Connecting to the Google Container Engine (GKE) via SSH
I recently set up a complete environment on the Google Container Engine. One of the questions I stumbled over was how to connect to the development tools (jenkins, nexus) and the staging environments. I did not want to directly expose these services as this would have required to secure them and is error prone.
The solution I found was to use an SSH server in a docker container deployed directly into the cloud environment. That way the SSH server has the same network environment as the pods which is also nice for debugging.
On the client side I’m using an ~.ssh/config
:
Host cloud
HostName dev.mvnzone.net
User root
IdentityFile ~/.ssh/id_rsa
ServerAliveInterval 60
LocalForward 8002 jenkins-ui.ci:8080
LocalForward 8003 kubernetes-dashboard.kube-system:80
LocalForward 8004 nexus.ci:8081
LocalForward 8005 mysql-proxy.default:3306
LocalForward 5000 registry.ci:5000
LocalForward 8011 elasticsearch.dev:9200
LocalForward 8012 kibana.dev:5601
LocalForward 8014 application.dev:8080
LocalForward 8021 elasticsearch.test:9200
LocalForward 8022 kibana.test:5601
LocalForward 8024 application.test:8080
LocalForward 8031 elasticsearch.prod:9200
LocalForward 8032 kibana.prod:5601
As you can see, I’m mapping all the various services to some port on localhost. After a ssh cloud
the kubernetes dashboard is reachable under http://localhost:8003/#/workload?namespace=dev
, the jenkins server under http://localhost:8002/
and so on.
To simplify such a setup I created a public docker image for the SSH server (ruediste/sshd
). Checkout the github repository and follow the instructions.

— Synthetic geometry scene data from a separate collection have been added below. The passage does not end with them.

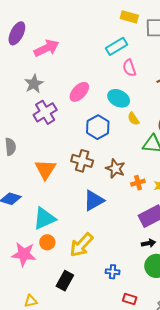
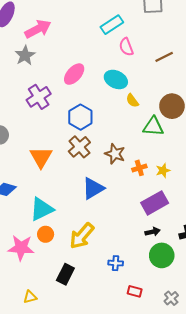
gray star: (34, 84) -> (25, 55), moved
blue hexagon: (98, 127) -> (80, 117), moved
brown cross: (82, 161) -> (79, 147), turned 35

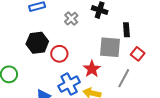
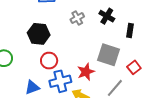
black rectangle: (126, 30) -> (130, 30), moved
red circle: (59, 54) -> (49, 61), moved

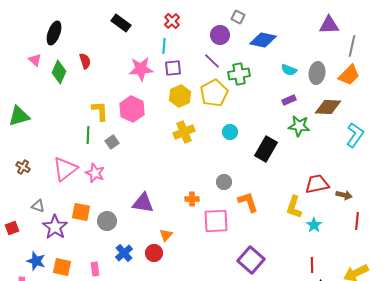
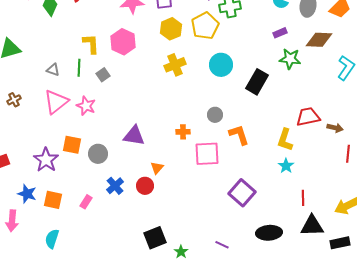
cyan circle: (230, 132) -> (221, 65), size x1.5
brown cross: (23, 167) -> (14, 100), turned 32
gray triangle: (38, 206) -> (53, 70), moved
cyan star: (314, 225) -> (286, 166), moved
pink rectangle: (95, 269) -> (86, 202), turned 40

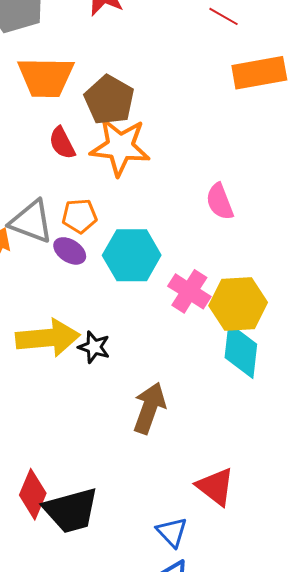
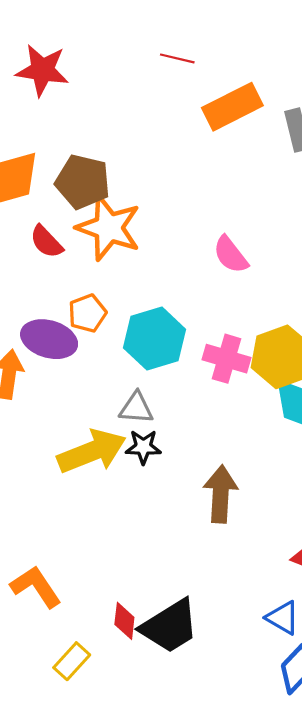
orange star: (120, 147) -> (109, 228), turned 30
gray triangle: (31, 222) -> (136, 408), moved, size x0.7
purple ellipse: (70, 251) -> (49, 339), moved, size x1.5
red diamond: (33, 494) -> (124, 621), size x0.7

Client authentication is performed using authorized keys. This does not give an attacker a chance to guess a weak password. Store the key without password for maximum convenience. The keys are stored in a kubernetes secret for easy administration.
The host keys are also externalized as kubernetes secrets. This allows you to use an unique host key for your server, avoiding Man-In-The-Middle attacks.